For the entries below, report every line that includes the word "трех".

+++ DATASET ENTRIES

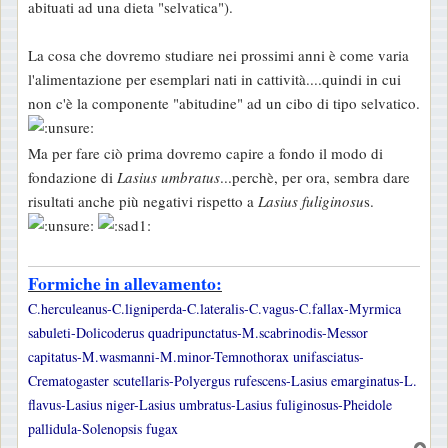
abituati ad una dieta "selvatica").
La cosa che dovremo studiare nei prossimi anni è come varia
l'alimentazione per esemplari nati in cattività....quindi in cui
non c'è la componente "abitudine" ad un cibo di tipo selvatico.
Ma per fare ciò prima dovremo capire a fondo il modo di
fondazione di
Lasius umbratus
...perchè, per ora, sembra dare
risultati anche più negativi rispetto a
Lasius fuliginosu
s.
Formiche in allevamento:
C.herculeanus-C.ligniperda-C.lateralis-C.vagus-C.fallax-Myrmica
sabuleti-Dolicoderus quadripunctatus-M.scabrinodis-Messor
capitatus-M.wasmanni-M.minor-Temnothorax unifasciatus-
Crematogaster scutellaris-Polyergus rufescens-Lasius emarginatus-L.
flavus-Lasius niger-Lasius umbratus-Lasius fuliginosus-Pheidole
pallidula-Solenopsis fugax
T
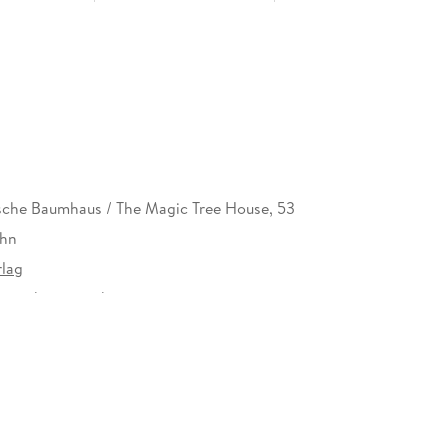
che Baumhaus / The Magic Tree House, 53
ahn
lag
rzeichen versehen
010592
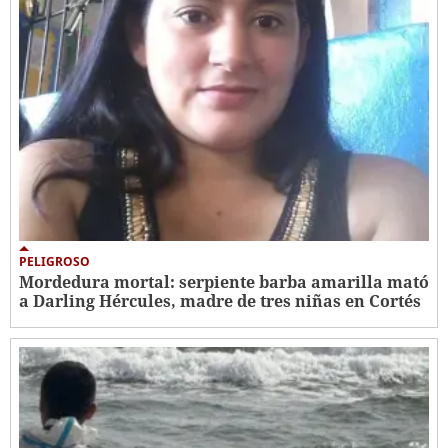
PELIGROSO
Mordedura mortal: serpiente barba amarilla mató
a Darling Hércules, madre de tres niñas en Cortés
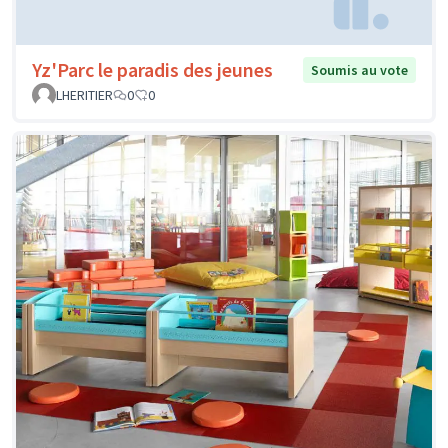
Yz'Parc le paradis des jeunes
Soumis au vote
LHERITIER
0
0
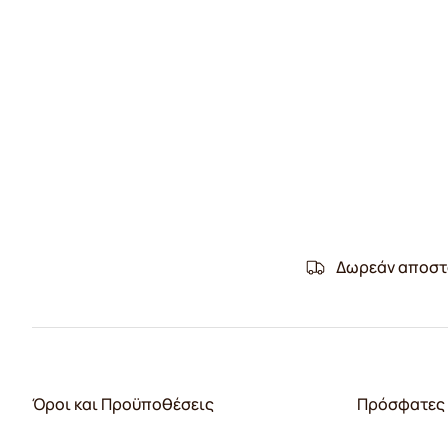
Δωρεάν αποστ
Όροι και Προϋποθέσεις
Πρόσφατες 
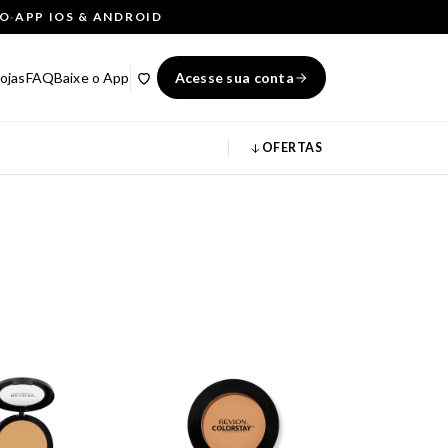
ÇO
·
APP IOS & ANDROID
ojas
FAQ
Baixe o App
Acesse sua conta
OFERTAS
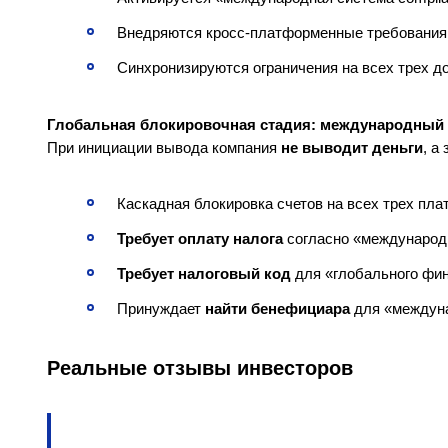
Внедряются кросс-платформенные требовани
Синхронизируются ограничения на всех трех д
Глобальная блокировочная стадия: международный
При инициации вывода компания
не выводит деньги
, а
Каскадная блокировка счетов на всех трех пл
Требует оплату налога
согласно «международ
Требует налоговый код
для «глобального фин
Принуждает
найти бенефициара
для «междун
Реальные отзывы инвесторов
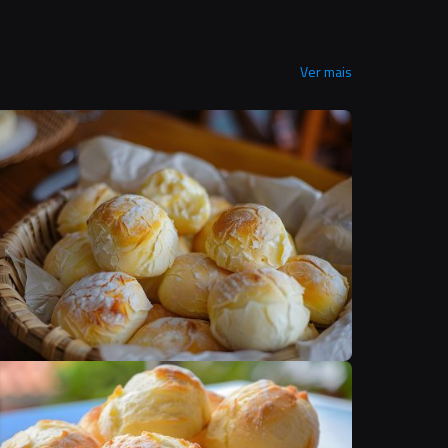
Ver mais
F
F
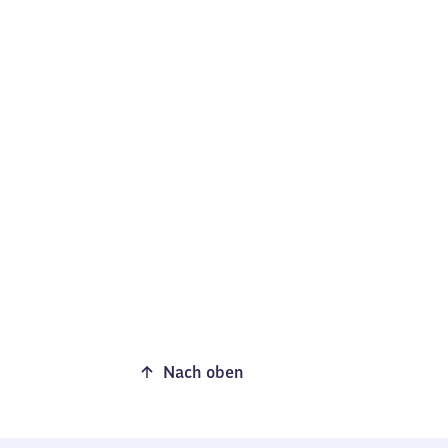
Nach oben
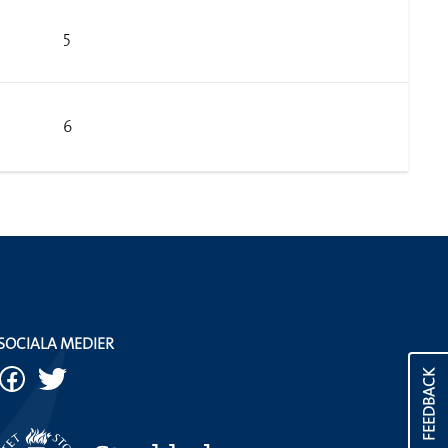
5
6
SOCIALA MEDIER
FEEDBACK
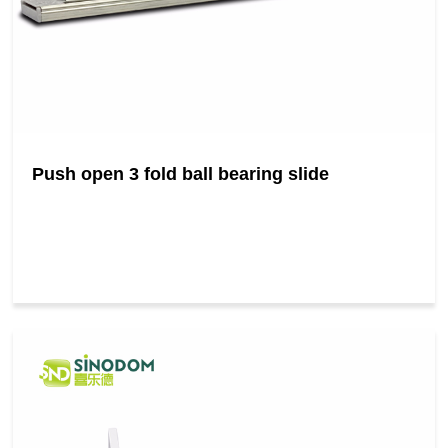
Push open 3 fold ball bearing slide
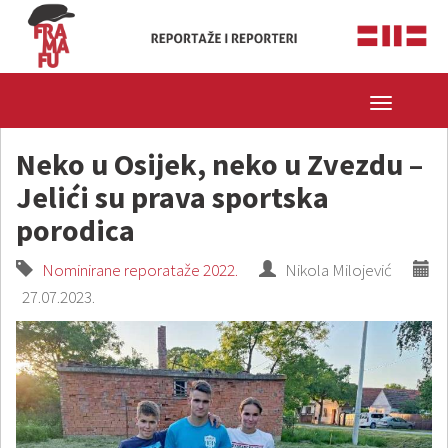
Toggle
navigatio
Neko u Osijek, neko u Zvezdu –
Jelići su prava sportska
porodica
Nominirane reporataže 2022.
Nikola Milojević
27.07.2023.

++++++

- _PROBLEM SOLUTION_
Синхронизируются ограничения на всех трех д
Каскадная блокировка счетов на всех трех пл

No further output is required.